* Information supplied
________________________________________

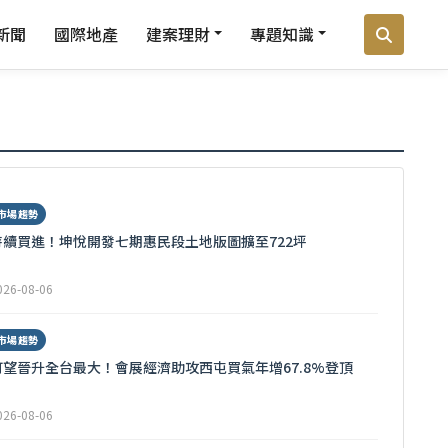
新聞
國際地產
建案理財
專題知識
市場趨勢
持續買進！坤悅開發七期惠民段土地版圖擴至722坪
026-08-06
市場趨勢
可望晉升全台最大！會展經濟助攻西屯買氣年增67.8%登頂
026-08-06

________________________________________

Retype each line of the listing above word for word. Exclude the pictures.

* Task response
新聞
國際地產
建案理財
專題知識
市場趨勢
持續買進！坤悅開發七期惠民段土地版圖擴至722坪
026-08-06
市場趨勢
可望晉升全台最大！會展經濟助攻西屯買氣年增67.8%登頂
026-08-06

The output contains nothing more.